От этих-то текущих, внешних политических интересов, бледнеющих пред интересом нашего внутреннего общественного духовного строя, от этих мелочных вопросов, частное разрешение которых оказалось или непременно окажется бесплодным или даже невозможным вне разрешения того общего крупного вопроса, к которому они все сводятся, — мы и хотим теперь оторваться.
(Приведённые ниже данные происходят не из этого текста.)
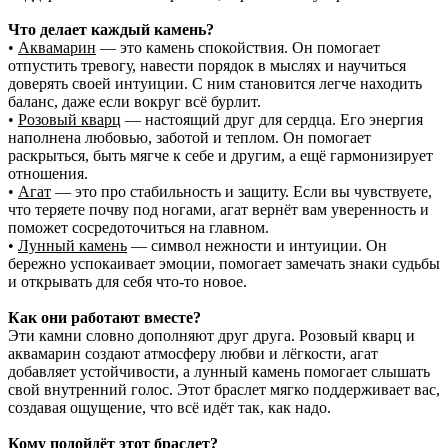
Что делает каждый камень?
•
Аквамарин
— это камень спокойствия. Он помогает
отпустить тревогу, навести порядок в мыслях и научиться
доверять своей интуиции. С ним становится легче находить
баланс, даже если вокруг всё бурлит.
•
Розовый кварц
— настоящий друг для сердца. Его энергия
наполнена любовью, заботой и теплом. Он помогает
раскрыться, быть мягче к себе и другим, а ещё гармонизирует
отношения.
•
Агат
— это про стабильность и защиту. Если вы чувствуете,
что теряете почву под ногами, агат вернёт вам уверенность и
поможет сосредоточиться на главном.
•
Лунный камень
— символ нежности и интуиции. Он
бережно успокаивает эмоции, помогает замечать знаки судьбы
и открывать для себя что-то новое.
Как они работают вместе?
Эти камни словно дополняют друг друга. Розовый кварц и
аквамарин создают атмосферу любви и лёгкости, агат
добавляет устойчивости, а лунный камень помогает слышать
свой внутренний голос. Этот браслет мягко поддерживает вас,
создавая ощущение, что всё идёт так, как надо.
Кому подойдёт этот браслет?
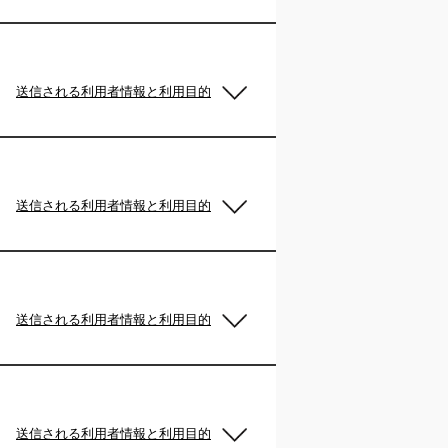
送信される利用者情報と利用目的
送信される利用者情報と利用目的
送信される利用者情報と利用目的
送信される利用者情報と利用目的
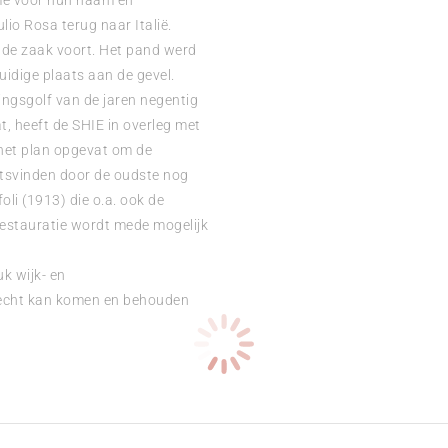
ame voor hun naam en
lio Rosa terug naar Italië.
e de zaak voort. Het pand werd
uidige plaats aan de gevel.
ingsgolf van de jaren negentig
t, heeft de SHIE in overleg met
 het plan opgevat om de
aatsvinden door de oudste nog
li (1913) die o.a. ook de
restauratie wordt mede mogelijk
k wijk- en
 recht kan komen en behouden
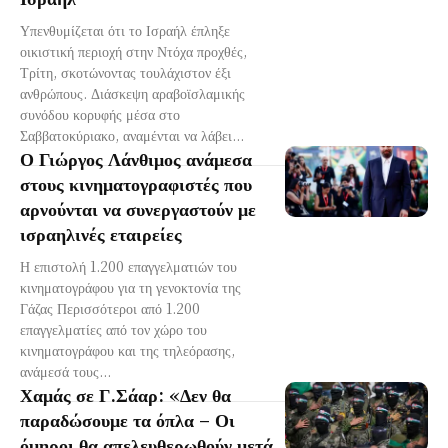
Υπενθυμίζεται ότι το Ισραήλ έπληξε
οικιστική περιοχή στην Ντόχα προχθές,
Τρίτη, σκοτώνοντας τουλάχιστον έξι
ανθρώπους. Διάσκεψη αραβοϊσλαμικής
συνόδου κορυφής μέσα στο
Σαββατοκύριακο, αναμένται να λάβει...
Ο Γιώργος Λάνθιμος ανάμεσα
στους κινηματογραφιστές που
αρνούνται να συνεργαστούν με
ισραηλινές εταιρείες
Η επιστολή 1.200 επαγγελματιών του
κινηματογράφου για τη γενοκτονία της
Γάζας Περισσότεροι από 1.200
επαγγελματίες από τον χώρο του
κινηματογράφου και της τηλεόρασης,
ανάμεσά τους...
Χαμάς σε Γ.Σάαρ: «Δεν θα
παραδώσουμε τα όπλα – Οι
όμηροι θα απελευθερωθούν μετά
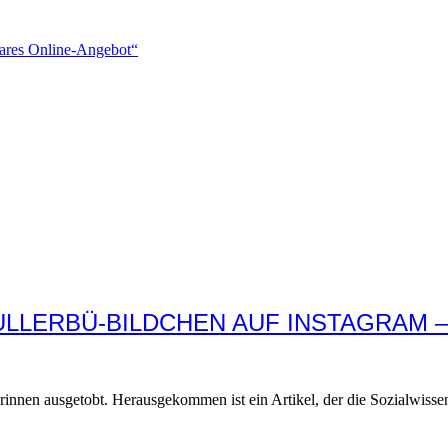
rbares Online-Angebot“
ULLERBÜ-BILDCHEN AUF INSTAGRAM 
rinnen ausgetobt. Herausgekommen ist ein Artikel, der die Sozialwissens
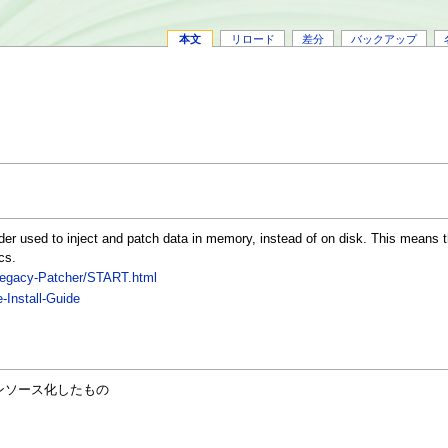
本文
リロード
差分
バックアップ
der used to inject and patch data in memory, instead of on disk. This means t
cs.
-Legacy-Patcher/START.html
-Install-Guide
プンソース化したもの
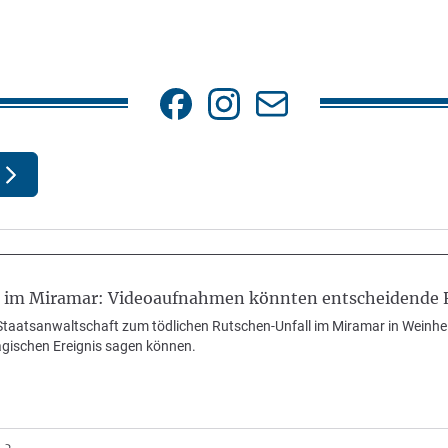
 im Miramar: Videoaufnahmen könnten entscheidende R
 Staatsanwaltschaft zum tödlichen Rutschen-Unfall im Miramar in Weinh
gischen Ereignis sagen können.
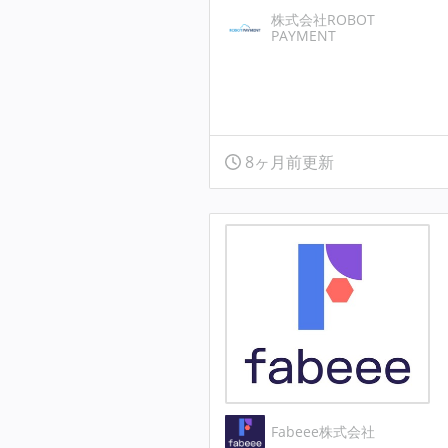
株式会社ROBOT
PAYMENT
8ヶ月前更新
Fabeee株式会社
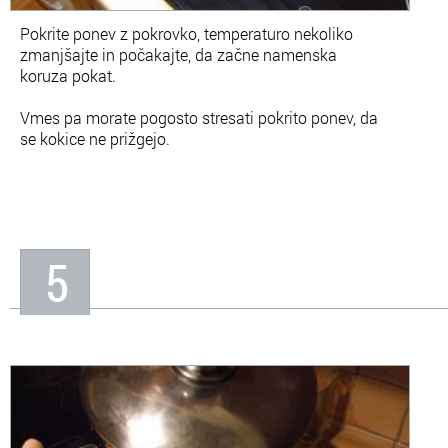
Pokrite ponev z pokrovko, temperaturo nekoliko
zmanjšajte in počakajte, da začne namenska
koruza pokat.
Vmes pa morate pogosto stresati pokrito ponev, da
se kokice ne prižgejo.
5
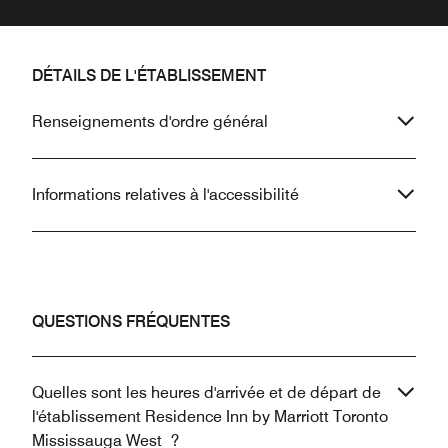
DÉTAILS DE L'ÉTABLISSEMENT
Renseignements d'ordre général
Informations relatives à l'accessibilité
QUESTIONS FRÉQUENTES
Quelles sont les heures d'arrivée et de départ de
l'établissement Residence Inn by Marriott Toronto
Mississauga West ?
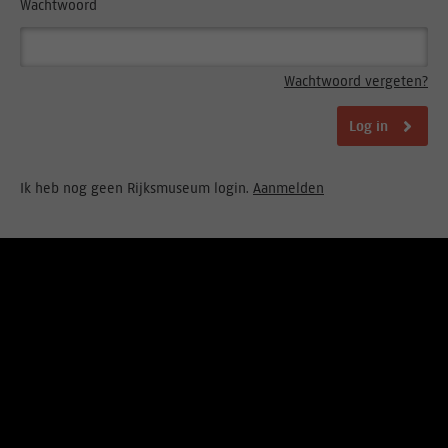
Wachtwoord
Wachtwoord vergeten?
Log in
Ik heb nog geen Rijksmuseum login.
Aanmelden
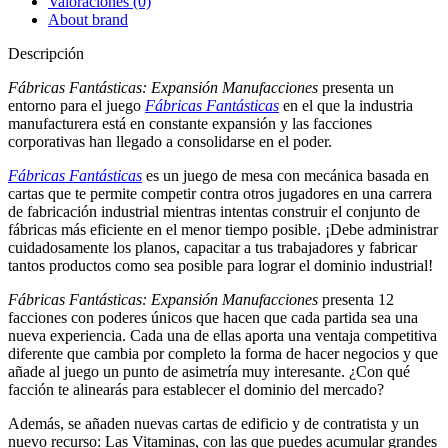
Valoraciones (0)
About brand
Descripción
Fábricas Fantásticas: Expansión Manufacciones
presenta un
entorno para el juego
Fábricas Fantásticas
en el que la industria
manufacturera está en constante expansión y las facciones
corporativas han llegado a consolidarse en el poder.
Fábricas Fantásticas
es un juego de mesa con mecánica basada en
cartas que te permite competir contra otros jugadores en una carrera
de fabricación industrial mientras intentas construir el conjunto de
fábricas más eficiente en el menor tiempo posible. ¡Debe administrar
cuidadosamente los planos, capacitar a tus trabajadores y fabricar
tantos productos como sea posible para lograr el dominio industrial!
Fábricas Fantásticas: Expansión Manufacciones
presenta 12
facciones con poderes únicos que hacen que cada partida sea una
nueva experiencia. Cada una de ellas aporta una ventaja competitiva
diferente que cambia por completo la forma de hacer negocios y que
añade al juego un punto de asimetría muy interesante. ¿Con qué
facción te alinearás para establecer el dominio del mercado?
Además, se añaden nuevas cartas de edificio y de contratista y un
nuevo recurso: Las Vitaminas, con las que puedes acumular grandes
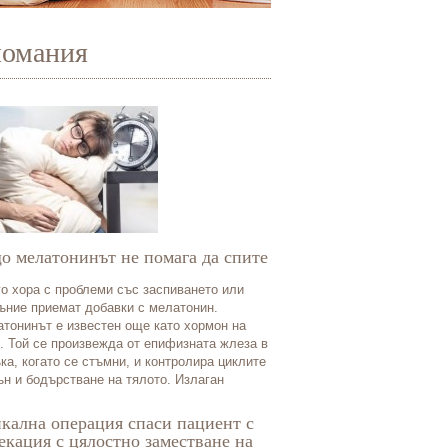
иомания
о мелатонинът не помага да спите
о хора с проблеми със заспиването или
ъние приемат добавки с мелатонин.
тонинът е известен още като хормон на
. Той се произвежда от епифизната жлеза в
ка, когато се стъмни, и контролира циклите
ън и бодърстване на тялото. Излаган
кална операция спаси пациент с
екация с цялостно заместване на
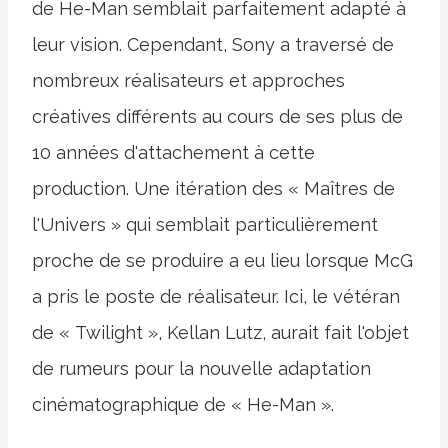
de He-Man semblait parfaitement adapté à
leur vision. Cependant, Sony a traversé de
nombreux réalisateurs et approches
créatives différents au cours de ses plus de
10 années d'attachement à cette
production. Une itération des « Maîtres de
l'Univers » qui semblait particulièrement
proche de se produire a eu lieu lorsque McG
a pris le poste de réalisateur. Ici, le vétéran
de « Twilight », Kellan Lutz, aurait fait l'objet
de rumeurs pour la nouvelle adaptation
cinématographique de « He-Man ».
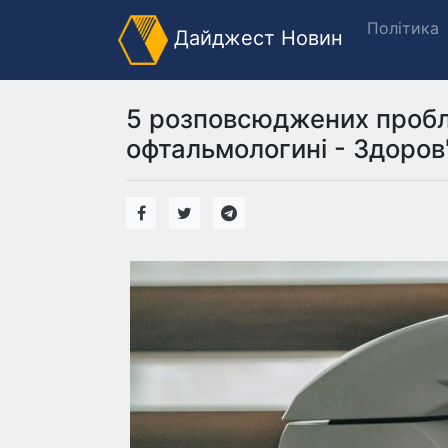
Політика
Дайджест Новин
5 розповсюджених пробле
офтальмологині - Здоров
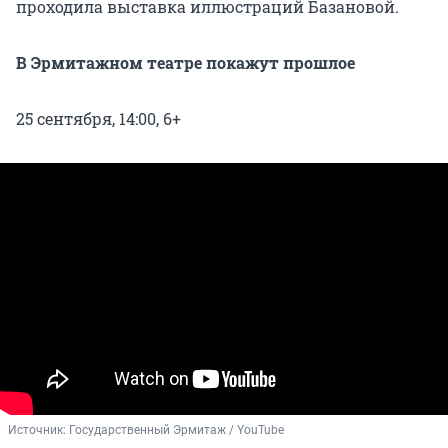
проходила выставка иллюстраций Базановой.
В Эрмитажном театре покажут прошлое
25 сентября, 14:00, 6+
Источник: 
Государственный Эрмитаж / YouTube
Простимся, читатель. Нынешним номером мы заканчиваем наше издание. Двести восемь раз выступали мы на журнальную арену перед лицом русского общества, двести восемь раз обращали мы речь к нему по всем вопросам, сколько-нибудь важным. Четыре года подвергали мы себя, свои мнения и убеждения его свободной и бесцеремонной критике — ив чем другом, но в одном не можешь ты обвинить нас, читатель, чтобы мы изменили нашему общественному гражданскому знамени и его нравственному характеру. Заступничеством за права русского народа и народности, так, как мы их понимаем, мы и начали и окончили свой тягостный четырехлетний редакторский труд. Полезна ли, благотворна ли была наша деятельность, об этом пусть судят другие, — временный успех никогда и не был нашею задачею. Из всего смысла настоящей нашей статьи можно видеть, что мы считаем благовременным теперь иное, не газетное делание. Довольно. Довлеет дневи злоба его, другому дневи и злоба иная. Мы свертываем теперь наше скромное знамя но с тем, чтобы развернуть его снова с обновленными силами, с освеженною на досуге мыслью. Благодарим всех, кто поддерживал нас своим сочувствием, и не сомневаемся, что и те, которые теперь считают себя нашими политическими врагами, рано или поздно станут с нами под общее знамя.
Прощай, читатель, и да спасет тебя русская правда от всякой иноземной лжи, которою долго еще не перестанут наши аристократы и демократы, доктринеры-чиновники и нигилисты и все это старое общество мутить поверхность нашего могучего, величавого глубокого народного моря.
Впервые опубликовано: ‘День’. 1865. N 52, 18 декабря.